Garreth Fisher of Tudortech, the local distributer and importer of Sigma, was kind enough to lend me a Sigma 105 f1.4 a few weeks ago. I have one other Sigma lens in my cupboard, the phenomenal 14-24 f2.8 art. This is not free stuff. I buy my gear from Johan at Kameraz in Rosebank. I don't ask for favours when buying equipment but I do expect professional level support and honesty. I get that from Johan at Kameraz and have done so for decades. Difficult times for us working professionals and the support we get from people like Johan at Kameraz and Garreth at Tudortech is very important. Thank you Garreth for allowing me to test this lens
For context, and context is everything, I am currently using a Sony system. An A9 and an A7r III. As I have already stated, I use the Sigma 14-24. My other lenses are Sony 24-105, Sony 90mm macro, Sony 70-200 f4, Sony 200-600. My bread and butter lenses, what I can't live without, are the 90mm macro and the 70-200 f4. I am primarily a product photographer and those two lenses are indispensable to me.
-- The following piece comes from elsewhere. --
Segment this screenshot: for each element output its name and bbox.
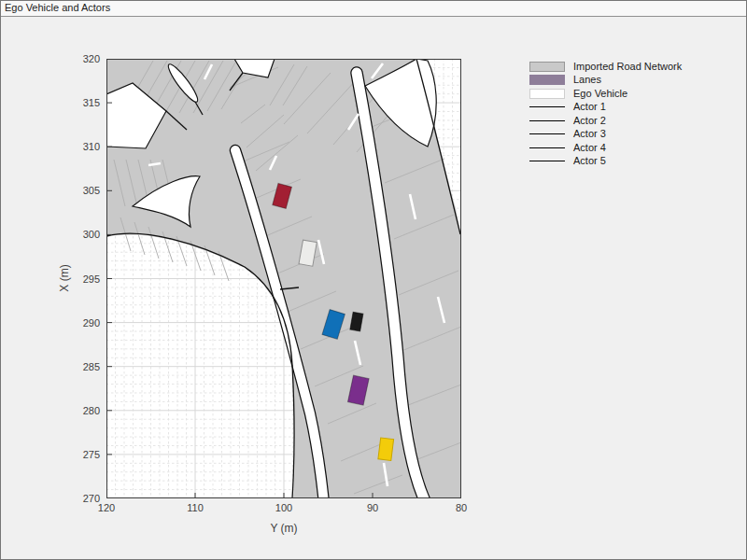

That doesn't mean I can manage without the others lenses, the Sigma 14-24 handles my architectural and interior needs, the 200-600 is wonderful when a longer reach is needed, the 24 to 105 is my standard walking about lens.
Looking at the list of my gear you can probably see why I am interested in the Sigma 105 f1.4, I currently lack the capacity to really blur out my backgrounds with very shallow depth of field. To be blunt, I don't have much call for that effect with my commercial work. Very shallow depth of field is also not my personal style of shooting. I like to relate subject to environment and while I may slightly blur background to bring attention to the subject, I rarely do so to the degree that the background becomes unidentifiable. However times change and personal styles change as well and I am now looking for a lens that will allow me to totally obliterate the background with shallow depth of field. I did own the Canon 85mm f1.2 when I was shooting on 1Ds cameras, and while I didn't use it a lot, it gave me a capability I don't currently have.
Enter the Sigma 105 f1.5 Bokeh Master
I had the 105 on loan for two weeks. I didn't shoot lens test charts but used it a lot for day to day stuff and on three non commercial shoots for friends.
Meeting the Sigma 105 for the first time reminded me of meeting Francois Pienaar when I photographed him for a Lays Potato crisp campaign, both the lens and the rugby player are bigger than expected. They are both built like brick outhouses. I'm pleased I never had to carry the famous sportsman around but obviously I had no choice with the large Sigma. Almost 2kg in weight and an awkwardly large front element meant I had to move some partitions around in my Peak Design camera bag. Look, this lens is large and heavy, thats how it is. On the Sony cameras it handles better when using the grip, but it's not the most awkward thing I have ever shot with. Anyone that thinks this lens is unmanageable has obviously never hand held a Speed Graphic or even some of the digital backs I have owned. Yes its big and heavy but I found it perfectly manageable. I'm not a big believer in the technique of waving a camera about like a damp tissue while peering at the back LCD, but prefer to hold the camera to my eye with my left hand cradling the body/lens while my right hand drives the controls. If you use this old fashioned method, as the gods intended, you will be just fine with the large Sigma, I promise.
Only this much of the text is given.